A Belgian court ruled Tuesday that Internet search engine Google Inc. violated Belgian copyright law when it published snippets and links to Belgian newspapers on its Web site without permission.
The court ordered Google to remove the material and pay a fine of €25,000 ($32,500) a day. A judge said the fine was retroactive from an initial September ruling, but lawyers said they weren’t sure and needed time to analyze the judgment. A court official later said the fine was retroactive and amounted to €3.45 million and counting.
The ruling represents an initial defeat in what could become a major issue for Google — beginning to define what it must do before using copyrighted material.
In September, Copiepresse — an association of Belgian French- and German-language publishers in Belgium — won a case against Google at the Belgian Court of First Instance, charging that by displaying its members’ copyrighted articles on its news-search engine without payment and permission, Google had broken Belgian law. Google appealed the ruling to the same court, saying it wasn’t aware of the first court hearing.

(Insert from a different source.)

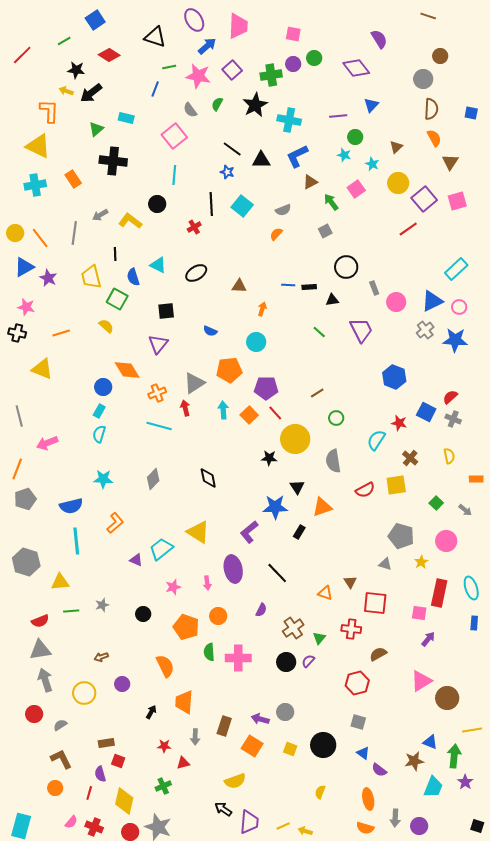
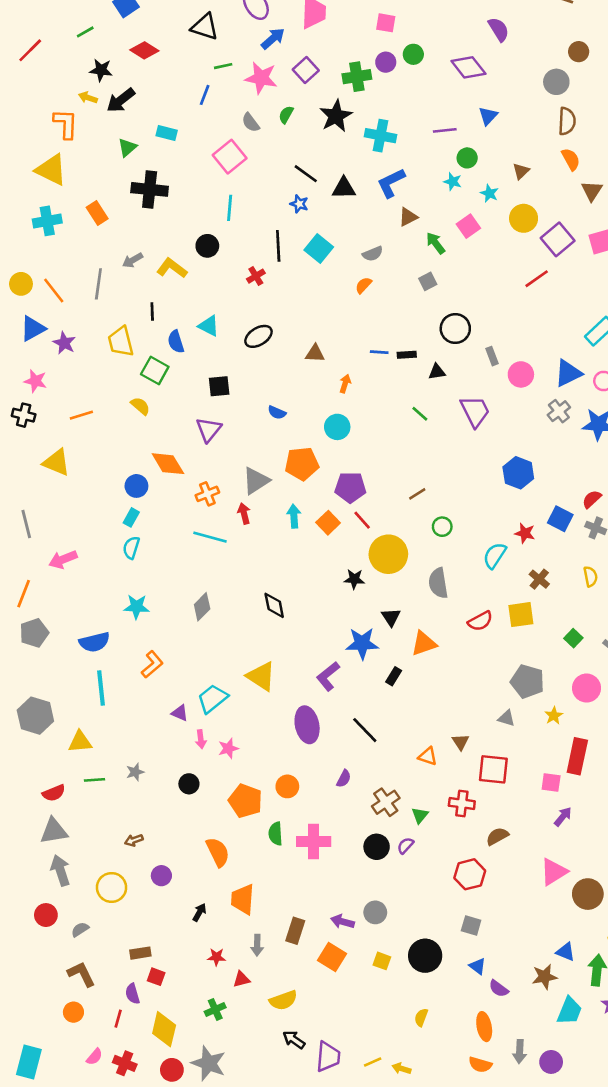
pink arrow: (207, 583) -> (201, 739), moved
yellow semicircle: (235, 781) -> (283, 1000), moved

For example, in Belgium it’s quite likely after a preliminary negative ruling that Google will lose a copyright suit brought by Belgian newspapers. A ruling against Google could have EU-wide implications because of relatively consistent copyright laws and force Google into a negotiation to license content from newspapers. If that were to happen it would set an unhappy precedent for Google.
Google is going to appeal so it isn’t final. Microsoft and Yahoo! would be subject to the same ruling and potential final outcome.
The Belgian copyright suit is just one of many legal challenges facing Google (the new piracy claims are just the latest). But Google has gotten used to it.
I argued in the earlier post that the legal challenges Google faces are partially about its market power and the desire of some parties to use the judicial system to create better negotiating conditions for themselves.
Here’s the official Google statement regarding the expected ruling:
Google is disappointed with today’s judgment, which we will appeal. We believe that Google News is entirely legal. We only ever show the headlines and a few snippets of text and small thumbnail images. If people want to read the entire story they have to click through to the newspaper’s website. Search tools such as Google Web Search and Google News are of real benefit to publishers because they drive valuable traffic to their websites and connect them to a wider global audience.